Exercise description => Only one stretch of the records below is wanted: the lines from the one holding "treatment, the spots" through the one holding "duration of the". Return it exactly, both ends included.

Recorded information =>
────────────────────

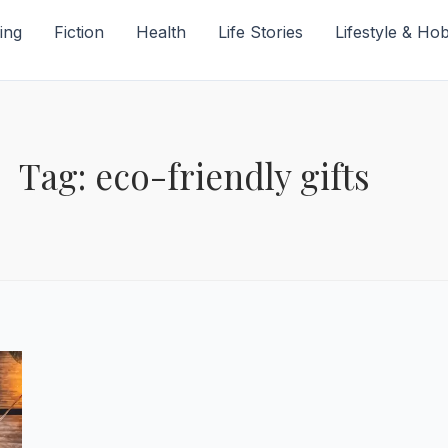
ing
Fiction
Health
Life Stories
Lifestyle & Ho
Tag: eco-friendly gifts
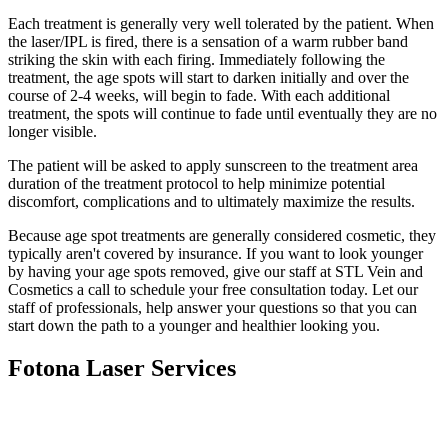
Each treatment is generally very well tolerated by the patient. When
the laser/IPL is fired, there is a sensation of a warm rubber band
striking the skin with each firing. Immediately following the
treatment, the age spots will start to darken initially and over the
course of 2-4 weeks, will begin to fade. With each additional
treatment, the spots will continue to fade until eventually they are no
longer visible.
The patient will be asked to apply sunscreen to the treatment area
duration of the treatment protocol to help minimize potential
discomfort, complications and to ultimately maximize the results.
Because age spot treatments are generally considered cosmetic, they
typically aren't covered by insurance. If you want to look younger
by having your age spots removed, give our staff at STL Vein and
Cosmetics a call to schedule your free consultation today. Let our
staff of professionals, help answer your questions so that you can
start down the path to a younger and healthier looking you.
Fotona Laser Services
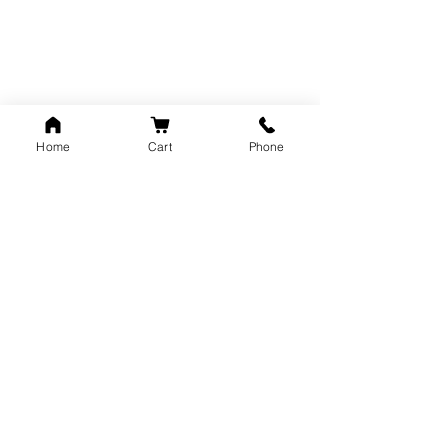
unisex
Home
Cart
Phone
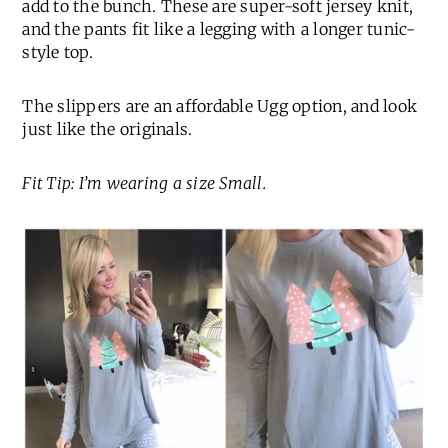
add to the bunch. These are super-soft jersey knit,
and the pants fit like a legging with a longer tunic-
style top.
The slippers are an affordable Ugg option, and look
just like the originals.
Fit Tip: I’m wearing a size Small.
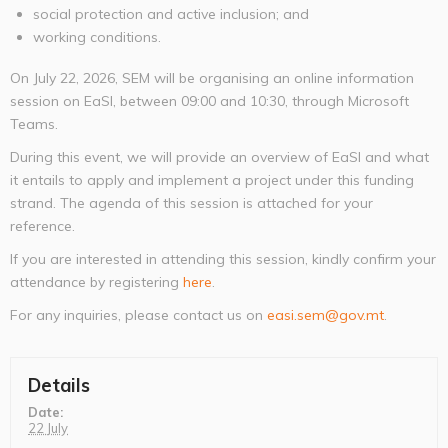
social protection and active inclusion; and
working conditions.
On July 22, 2026, SEM will be organising an online information
session on EaSI, between 09:00 and 10:30, through Microsoft
Teams.
During this event, we will provide an overview of EaSI and what
it entails to apply and implement a project under this funding
strand. The agenda of this session is attached for your
reference.
If you are interested in attending this session, kindly confirm your
attendance by registering
here
.
For any inquiries, please contact us on
easi.sem@gov.mt
.
Details
Date:
22 July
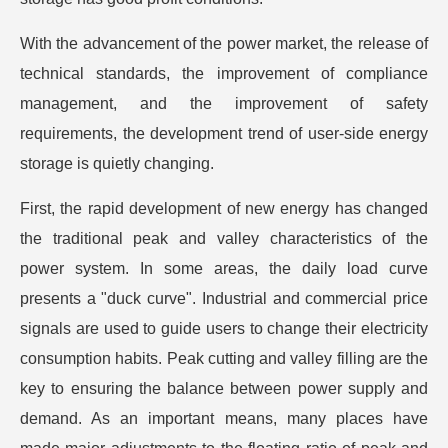
With the advancement of the power market, the release of
technical standards, the improvement of compliance
management, and the improvement of safety
requirements, the development trend of user-side energy
storage is quietly changing.
First, the rapid development of new energy has changed
the traditional peak and valley characteristics of the
power system. In some areas, the daily load curve
presents a "duck curve". Industrial and commercial price
signals are used to guide users to change their electricity
consumption habits. Peak cutting and valley filling are the
key to ensuring the balance between power supply and
demand. As an important means, many places have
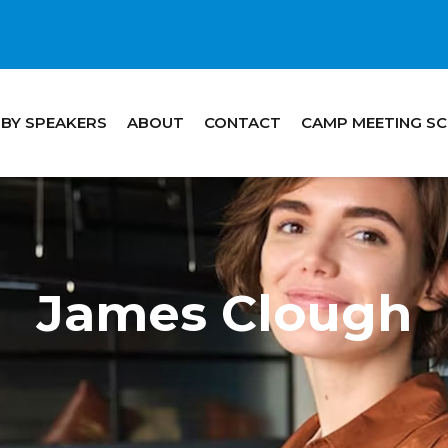
 BY SPEAKERS
ABOUT
CONTACT
CAMP MEETING S
James Clough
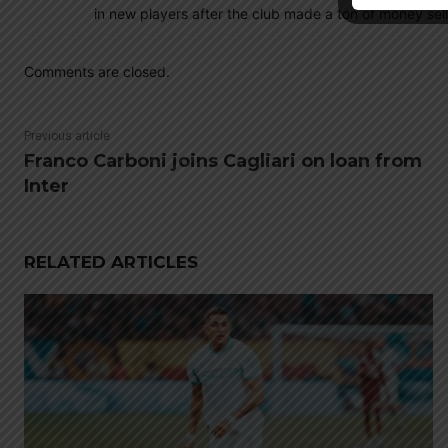
in new players after the club made a ton of money sell
Comments are closed.
Previous article
Franco Carboni joins Cagliari on loan from
Inter
RELATED ARTICLES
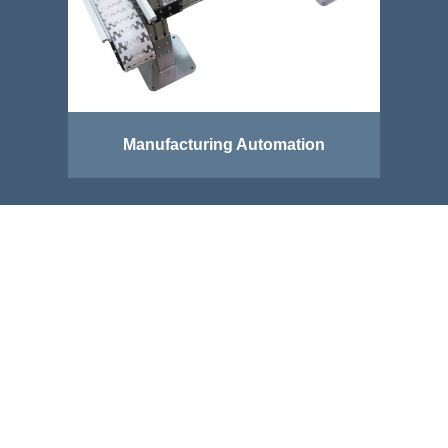
Manufacturing Automation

────────────────────

Solved exercise =>
treatment, the spots will continue to fade until eventually they are no
longer visible.
The patient will be asked to apply sunscreen to the treatment area
duration of the treatment protocol to help minimize potential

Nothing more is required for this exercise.